Introduction to pptxtojson
pptxtojson is a JavaScript library designed to convert .pptx files into readable JSON data directly in the web browser. This library distinguishes itself from other PPTX file parsing tools by providing results that are easy to understand and work with, rather than simply converting XML content into complex JSON structures.
Key Differences
-
Browser-Based Operation: Unlike many parsing tools that run server-side, pptxtojson operates entirely within the browser, making it highly accessible and versatile for client-side applications.
-
Readable JSON Output: The conversion result is not just a simple translation of XML into JSON. Instead, it provides a meaningful and comprehensible JSON format that can be easily utilized for further data manipulation or analysis.
An online demo of pptxtojson can be accessed here.
Usage Scenarios
Originally developed as part of the PPTist project, pptxtojson serves as a reference implementation for importing .pptx files. However, the parsed data still has significant stylistic differences compared to the original PowerPoint file. Therefore, it's not yet ready for direct deployment in production environments where styling accuracy is crucial.
For those looking to extract text content and media resource information from PPT files, without a primary focus on precise layout and styling details, pptxtojson can be extremely useful.
Data Unit Note
All length values in the JSON output are given in pt
(points).
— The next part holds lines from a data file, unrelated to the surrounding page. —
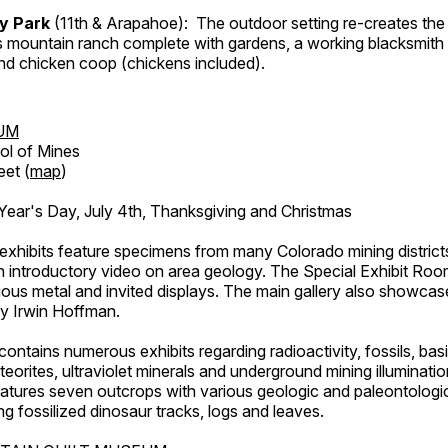
ry Park
(11th & Arapahoe): The outdoor setting re-creates the 
's mountain ranch complete with gardens, a working blacksmith
d chicken coop (chickens included).
UM
ol of Mines
eet (
map
)
ar's Day, July 4th, Thanksgiving and Christmas
exhibits feature specimens from many Colorado mining districts
an introductory video on area geology. The Special Exhibit Ro
ous metal and invited displays. The main gallery also showcase
by Irwin Hoffman.
ntains numerous exhibits regarding radioactivity, fossils, bas
orites, ultraviolet minerals and underground mining illuminati
features seven outcrops with various geologic and paleontologic
ing fossilized dinosaur tracks, logs and leaves.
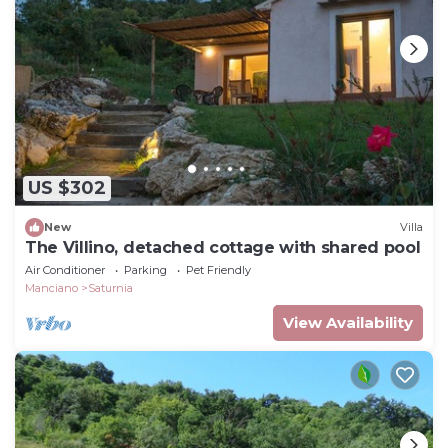
US $302
New
Villa
The Villino, detached cottage with shared pool
Air Conditioner
Parking
Pet Friendly
Manciano
Saturnia
View Availability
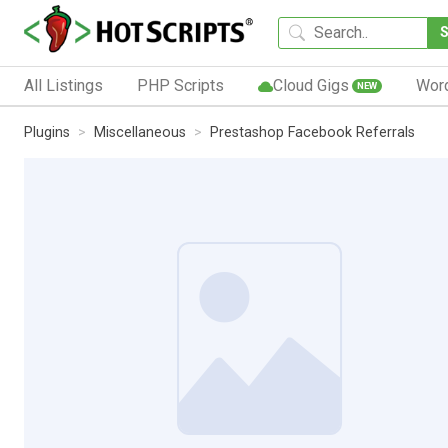
All Listings
PHP Scripts
Cloud Gigs
Wor
NEW
Plugins
Miscellaneous
Prestashop Facebook Referrals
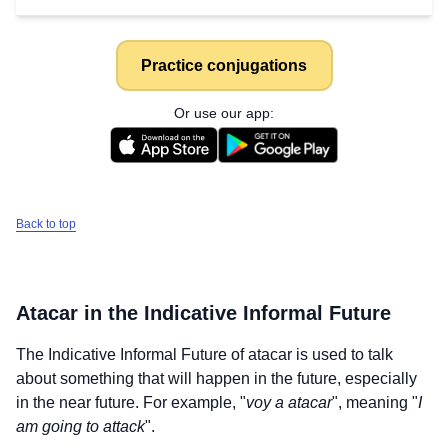
Practice conjugations
Or use our app:
Back to top
Atacar
in the Indicative Informal Future
The Indicative Informal Future of
atacar
is used to talk
about something that will happen in the future, especially
in the near future. For example, "
voy a atacar
", meaning "
I
am going to attack
".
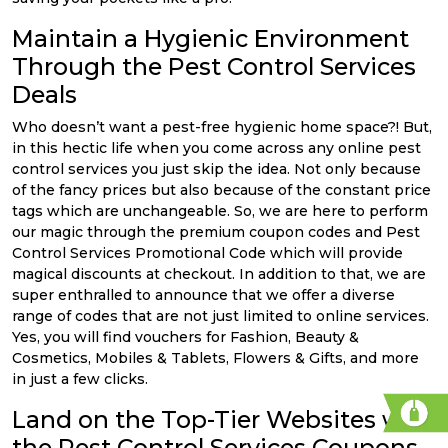
Maintain a Hygienic Environment
Through the Pest Control Services
Deals
Who doesn’t want a pest-free hygienic home space?! But,
in this hectic life when you come across any online pest
control services you just skip the idea. Not only because
of the fancy prices but also because of the constant price
tags which are unchangeable. So, we are here to perform
our magic through the premium coupon codes and Pest
Control Services Promotional Code which will provide
magical discounts at checkout. In addition to that, we are
super enthralled to announce that we offer a diverse
range of codes that are not just limited to online services.
Yes, you will find vouchers for Fashion, Beauty &
Cosmetics, Mobiles & Tablets, Flowers & Gifts, and more
in just a few clicks.
Land on the Top-Tier Websites with
the Pest Control Services Coupons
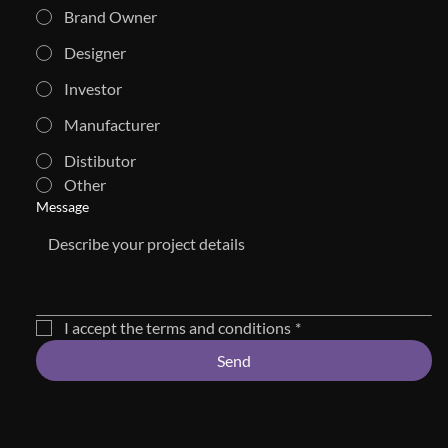
Brand Owner
Designer
Investor
Manufacturer
Distibutor
Other
Message
I accept the terms and conditions
*
Send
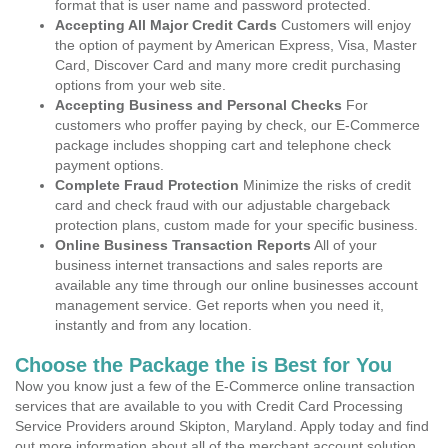
format that is user name and password protected.
Accepting All Major Credit Cards
Customers will enjoy
the option of payment by American Express, Visa, Master
Card, Discover Card and many more credit purchasing
options from your web site.
Accepting Business and Personal Checks
For
customers who proffer paying by check, our E-Commerce
package includes shopping cart and telephone check
payment options.
Complete Fraud Protection
Minimize the risks of credit
card and check fraud with our adjustable chargeback
protection plans, custom made for your specific business.
Online Business Transaction Reports
All of your
business internet transactions and sales reports are
available any time through our online businesses account
management service. Get reports when you need it,
instantly and from any location.
Choose the Package the is Best for You
Now you know just a few of the E-Commerce online transaction
services that are available to you with Credit Card Processing
Service Providers around Skipton, Maryland. Apply today and find
out more information about all of the merchant account solution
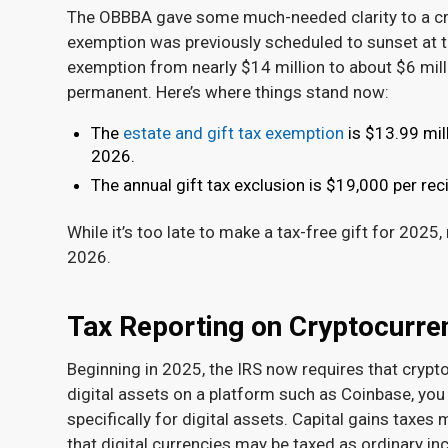
The OBBBA gave some much-needed clarity to a cruci
exemption was previously scheduled to sunset at t
exemption from nearly $14 million to about $6 mil
permanent. Here’s where things stand now:
The
estate and gift tax exemption
is $13.99 mill
2026.
The annual gift tax exclusion is $19,000 per reci
While it’s too late to make a tax-free gift for 2025
2026.
Tax Reporting on Cryptocurr
Beginning in 2025, the IRS now requires that crypt
digital assets on a platform such as Coinbase, yo
specifically for digital assets. Capital gains taxes
that digital currencies may be taxed as ordinary i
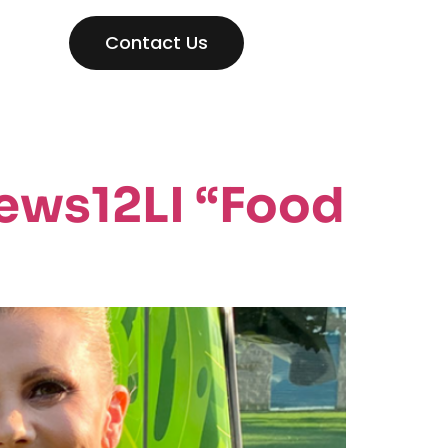
Contact Us
ews12LI “Food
This is a change from version 0.x, where the unit was px
(pixels).
Installation
To install pptxtojson, use the Node Package Manager (npm):
npm install pptxtojson
Basic Usage
Below is a simple example demonstrating how to use pptxtojson in an HTML document:
<input type="file" accept="application/vnd.openxmlformats-officedocument.presentationml.presentation"/>
import { parse } from 'pptxtojson';
document.querySelector('input').addEventListener('change', evt => {
const file = evt.target.files[0];
const reader = new FileReader();
reader.onload = async e => {
const json = await parse(e.target.result);
console.log(json);
};
reader.readAsArrayBuffer(file);
});
Example Output
The JSON output from the pptxtojson library might look like:
{
"slides": {
"fill": {
"type": "color",
"value": "#FF0000"
},
"elements": [
{
"left": 0,
"top": 0,
"width": 72,
"height": 72,
"borderColor": "#1f4e79",
"borderWidth": 1,
"borderType": "solid",
"borderStrokeDasharray": 0,
"fillColor": "#5b9bd5",
"content": "<p style=\"text-align: center;\"><span style=\"font-size: 18pt;font-family: Calibri;\">TEST</span></p>",
"isFlipV": false,
"isFlipH": false,
"rotate": 0,
"vAlign": "mid",
"name": "矩形 1",
"type": "shape",
"shapType": "rect"
},
// more...
],
},
"size": {
"width": 960,
"height": 540
}
}
Supported Features
Slide Dimensions
- width: The width of the slide.
- height: The height of the slide.
Page Background
- type: The background type (color, image, or gradient).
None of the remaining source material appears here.